**Task goal:** Exactly as they stand, set down the following records once more.

**Data extract:**

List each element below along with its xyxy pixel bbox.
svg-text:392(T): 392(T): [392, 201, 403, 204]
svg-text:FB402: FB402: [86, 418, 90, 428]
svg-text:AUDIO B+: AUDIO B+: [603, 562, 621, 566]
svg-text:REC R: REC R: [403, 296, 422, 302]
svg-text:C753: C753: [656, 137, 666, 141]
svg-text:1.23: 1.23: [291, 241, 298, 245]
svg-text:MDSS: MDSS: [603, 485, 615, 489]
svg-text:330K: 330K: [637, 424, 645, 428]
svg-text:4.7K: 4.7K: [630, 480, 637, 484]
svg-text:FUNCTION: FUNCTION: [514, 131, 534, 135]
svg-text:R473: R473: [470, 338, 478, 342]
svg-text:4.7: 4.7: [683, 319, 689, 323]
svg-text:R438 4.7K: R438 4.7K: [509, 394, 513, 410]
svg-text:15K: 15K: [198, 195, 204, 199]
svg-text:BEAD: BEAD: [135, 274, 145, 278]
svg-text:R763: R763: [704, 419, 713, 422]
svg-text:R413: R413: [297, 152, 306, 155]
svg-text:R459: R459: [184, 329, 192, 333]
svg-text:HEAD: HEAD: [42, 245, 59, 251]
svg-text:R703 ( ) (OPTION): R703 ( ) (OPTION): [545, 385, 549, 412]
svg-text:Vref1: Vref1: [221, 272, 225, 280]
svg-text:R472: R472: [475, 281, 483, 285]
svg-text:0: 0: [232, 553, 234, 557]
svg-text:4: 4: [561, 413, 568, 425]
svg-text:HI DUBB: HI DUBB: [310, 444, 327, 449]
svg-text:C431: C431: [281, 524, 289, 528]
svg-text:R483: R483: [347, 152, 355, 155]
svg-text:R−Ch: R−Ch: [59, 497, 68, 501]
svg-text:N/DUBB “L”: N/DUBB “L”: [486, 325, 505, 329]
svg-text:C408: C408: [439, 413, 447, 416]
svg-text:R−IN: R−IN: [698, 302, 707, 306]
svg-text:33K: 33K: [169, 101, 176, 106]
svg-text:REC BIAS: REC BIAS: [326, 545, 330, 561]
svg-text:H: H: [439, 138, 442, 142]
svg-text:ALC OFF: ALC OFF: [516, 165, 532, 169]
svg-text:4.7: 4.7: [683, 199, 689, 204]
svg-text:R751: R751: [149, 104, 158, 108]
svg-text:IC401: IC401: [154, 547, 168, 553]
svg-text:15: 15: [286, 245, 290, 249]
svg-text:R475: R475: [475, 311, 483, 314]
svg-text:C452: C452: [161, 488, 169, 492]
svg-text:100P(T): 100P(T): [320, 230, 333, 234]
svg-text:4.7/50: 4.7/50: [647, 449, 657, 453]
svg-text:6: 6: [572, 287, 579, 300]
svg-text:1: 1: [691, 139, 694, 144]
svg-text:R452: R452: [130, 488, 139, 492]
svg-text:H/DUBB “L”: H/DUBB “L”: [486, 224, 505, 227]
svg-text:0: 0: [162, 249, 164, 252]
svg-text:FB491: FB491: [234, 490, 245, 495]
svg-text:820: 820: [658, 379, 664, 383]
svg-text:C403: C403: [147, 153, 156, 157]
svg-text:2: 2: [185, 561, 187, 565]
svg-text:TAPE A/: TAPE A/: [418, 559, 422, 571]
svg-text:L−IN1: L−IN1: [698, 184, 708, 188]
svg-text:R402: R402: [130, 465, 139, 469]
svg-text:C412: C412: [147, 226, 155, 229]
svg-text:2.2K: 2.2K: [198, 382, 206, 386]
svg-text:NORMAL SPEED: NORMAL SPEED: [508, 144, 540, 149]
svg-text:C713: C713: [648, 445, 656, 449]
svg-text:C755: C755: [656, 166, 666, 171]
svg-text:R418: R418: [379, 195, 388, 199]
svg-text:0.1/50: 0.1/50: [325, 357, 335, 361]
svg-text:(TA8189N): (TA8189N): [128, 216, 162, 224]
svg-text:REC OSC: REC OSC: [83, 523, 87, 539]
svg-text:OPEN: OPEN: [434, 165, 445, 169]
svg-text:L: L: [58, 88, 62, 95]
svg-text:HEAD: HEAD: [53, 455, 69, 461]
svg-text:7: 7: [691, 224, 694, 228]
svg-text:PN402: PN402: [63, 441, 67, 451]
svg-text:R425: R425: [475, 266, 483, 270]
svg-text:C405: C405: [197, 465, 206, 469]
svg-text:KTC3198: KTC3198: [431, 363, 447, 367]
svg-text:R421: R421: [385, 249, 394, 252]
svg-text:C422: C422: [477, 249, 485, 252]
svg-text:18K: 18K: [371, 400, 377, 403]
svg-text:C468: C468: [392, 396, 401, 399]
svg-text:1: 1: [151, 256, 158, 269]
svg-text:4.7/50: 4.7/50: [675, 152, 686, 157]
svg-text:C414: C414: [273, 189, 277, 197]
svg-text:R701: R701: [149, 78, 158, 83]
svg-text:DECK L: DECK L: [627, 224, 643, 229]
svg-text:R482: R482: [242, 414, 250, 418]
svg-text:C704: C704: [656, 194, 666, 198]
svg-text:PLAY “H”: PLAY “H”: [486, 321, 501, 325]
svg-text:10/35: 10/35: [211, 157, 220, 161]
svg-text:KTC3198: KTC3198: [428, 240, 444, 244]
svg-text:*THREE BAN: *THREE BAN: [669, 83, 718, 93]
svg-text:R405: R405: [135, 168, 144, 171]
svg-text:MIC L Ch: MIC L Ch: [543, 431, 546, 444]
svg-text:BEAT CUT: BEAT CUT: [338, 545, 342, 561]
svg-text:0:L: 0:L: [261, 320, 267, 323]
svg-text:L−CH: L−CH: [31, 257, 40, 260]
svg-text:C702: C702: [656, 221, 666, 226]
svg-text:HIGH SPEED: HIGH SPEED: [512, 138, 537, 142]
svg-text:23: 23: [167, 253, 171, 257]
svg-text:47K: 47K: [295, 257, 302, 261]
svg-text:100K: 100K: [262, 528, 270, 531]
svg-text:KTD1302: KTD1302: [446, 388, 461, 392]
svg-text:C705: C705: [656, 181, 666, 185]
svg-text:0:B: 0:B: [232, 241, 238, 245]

**Solved problem:**
List each element below along with its xyxy pixel bbox.
svg-text:392(T): 392(T): [392, 201, 403, 204]
svg-text:FB402: FB402: [86, 418, 90, 428]
svg-text:AUDIO B+: AUDIO B+: [603, 562, 621, 566]
svg-text:REC R: REC R: [403, 296, 422, 302]
svg-text:C753: C753: [656, 137, 666, 141]
svg-text:1.23: 1.23: [291, 241, 298, 245]
svg-text:MDSS: MDSS: [603, 485, 615, 489]
svg-text:330K: 330K: [637, 424, 645, 428]
svg-text:4.7K: 4.7K: [630, 480, 637, 484]
svg-text:FUNCTION: FUNCTION: [514, 131, 534, 135]
svg-text:R473: R473: [470, 338, 478, 342]
svg-text:4.7: 4.7: [683, 319, 689, 323]
svg-text:R438 4.7K: R438 4.7K: [509, 394, 513, 410]
svg-text:15K: 15K: [198, 195, 204, 199]
svg-text:BEAD: BEAD: [135, 274, 145, 278]
svg-text:R763: R763: [704, 419, 713, 422]
svg-text:R413: R413: [297, 152, 306, 155]
svg-text:R459: R459: [184, 329, 192, 333]
svg-text:HEAD: HEAD: [42, 245, 59, 251]
svg-text:R703 ( ) (OPTION): R703 ( ) (OPTION): [545, 385, 549, 412]
svg-text:Vref1: Vref1: [221, 272, 225, 280]
svg-text:R472: R472: [475, 281, 483, 285]
svg-text:0: 0: [232, 553, 234, 557]
svg-text:4: 4: [561, 413, 568, 425]
svg-text:HI DUBB: HI DUBB: [310, 444, 327, 449]
svg-text:C431: C431: [281, 524, 289, 528]
svg-text:R483: R483: [347, 152, 355, 155]
svg-text:R−Ch: R−Ch: [59, 497, 68, 501]
svg-text:N/DUBB “L”: N/DUBB “L”: [486, 325, 505, 329]
svg-text:C408: C408: [439, 413, 447, 416]
svg-text:R−IN: R−IN: [698, 302, 707, 306]
svg-text:33K: 33K: [169, 101, 176, 106]
svg-text:REC BIAS: REC BIAS: [326, 545, 330, 561]
svg-text:H: H: [439, 138, 442, 142]
svg-text:ALC OFF: ALC OFF: [516, 165, 532, 169]
svg-text:4.7: 4.7: [683, 199, 689, 204]
svg-text:R751: R751: [149, 104, 158, 108]
svg-text:IC401: IC401: [154, 547, 168, 553]
svg-text:15: 15: [286, 245, 290, 249]
svg-text:R475: R475: [475, 311, 483, 314]
svg-text:C452: C452: [161, 488, 169, 492]
svg-text:100P(T): 100P(T): [320, 230, 333, 234]
svg-text:4.7/50: 4.7/50: [647, 449, 657, 453]
svg-text:6: 6: [572, 287, 579, 300]
svg-text:1: 1: [691, 139, 694, 144]
svg-text:R452: R452: [130, 488, 139, 492]
svg-text:H/DUBB “L”: H/DUBB “L”: [486, 224, 505, 227]
svg-text:0: 0: [162, 249, 164, 252]
svg-text:FB491: FB491: [234, 490, 245, 495]
svg-text:820: 820: [658, 379, 664, 383]
svg-text:C403: C403: [147, 153, 156, 157]
svg-text:2: 2: [185, 561, 187, 565]
svg-text:TAPE A/: TAPE A/: [418, 559, 422, 571]
svg-text:L−IN1: L−IN1: [698, 184, 708, 188]
svg-text:R402: R402: [130, 465, 139, 469]
svg-text:C412: C412: [147, 226, 155, 229]
svg-text:2.2K: 2.2K: [198, 382, 206, 386]
svg-text:NORMAL SPEED: NORMAL SPEED: [508, 144, 540, 149]
svg-text:C713: C713: [648, 445, 656, 449]
svg-text:C755: C755: [656, 166, 666, 171]
svg-text:R418: R418: [379, 195, 388, 199]
svg-text:0.1/50: 0.1/50: [325, 357, 335, 361]
svg-text:(TA8189N): (TA8189N): [128, 216, 162, 224]
svg-text:REC OSC: REC OSC: [83, 523, 87, 539]
svg-text:OPEN: OPEN: [434, 165, 445, 169]
svg-text:L: L: [58, 88, 62, 95]
svg-text:HEAD: HEAD: [53, 455, 69, 461]
svg-text:7: 7: [691, 224, 694, 228]
svg-text:PN402: PN402: [63, 441, 67, 451]
svg-text:R425: R425: [475, 266, 483, 270]
svg-text:C405: C405: [197, 465, 206, 469]
svg-text:KTC3198: KTC3198: [431, 363, 447, 367]
svg-text:R421: R421: [385, 249, 394, 252]
svg-text:C422: C422: [477, 249, 485, 252]
svg-text:18K: 18K: [371, 400, 377, 403]
svg-text:C468: C468: [392, 396, 401, 399]
svg-text:1: 1: [151, 256, 158, 269]
svg-text:4.7/50: 4.7/50: [675, 152, 686, 157]
svg-text:C414: C414: [273, 189, 277, 197]
svg-text:R701: R701: [149, 78, 158, 83]
svg-text:DECK L: DECK L: [627, 224, 643, 229]
svg-text:R482: R482: [242, 414, 250, 418]
svg-text:C704: C704: [656, 194, 666, 198]
svg-text:PLAY “H”: PLAY “H”: [486, 321, 501, 325]
svg-text:10/35: 10/35: [211, 157, 220, 161]
svg-text:KTC3198: KTC3198: [428, 240, 444, 244]
svg-text:*THREE BAN: *THREE BAN: [669, 83, 718, 93]
svg-text:R405: R405: [135, 168, 144, 171]
svg-text:MIC L Ch: MIC L Ch: [543, 431, 546, 444]
svg-text:BEAT CUT: BEAT CUT: [338, 545, 342, 561]
svg-text:0:L: 0:L: [261, 320, 267, 323]
svg-text:L−CH: L−CH: [31, 257, 40, 260]
svg-text:C702: C702: [656, 221, 666, 226]
svg-text:HIGH SPEED: HIGH SPEED: [512, 138, 537, 142]
svg-text:23: 23: [167, 253, 171, 257]
svg-text:47K: 47K: [295, 257, 302, 261]
svg-text:100K: 100K: [262, 528, 270, 531]
svg-text:KTD1302: KTD1302: [446, 388, 461, 392]
svg-text:C705: C705: [656, 181, 666, 185]
svg-text:0:B: 0:B: [232, 241, 238, 245]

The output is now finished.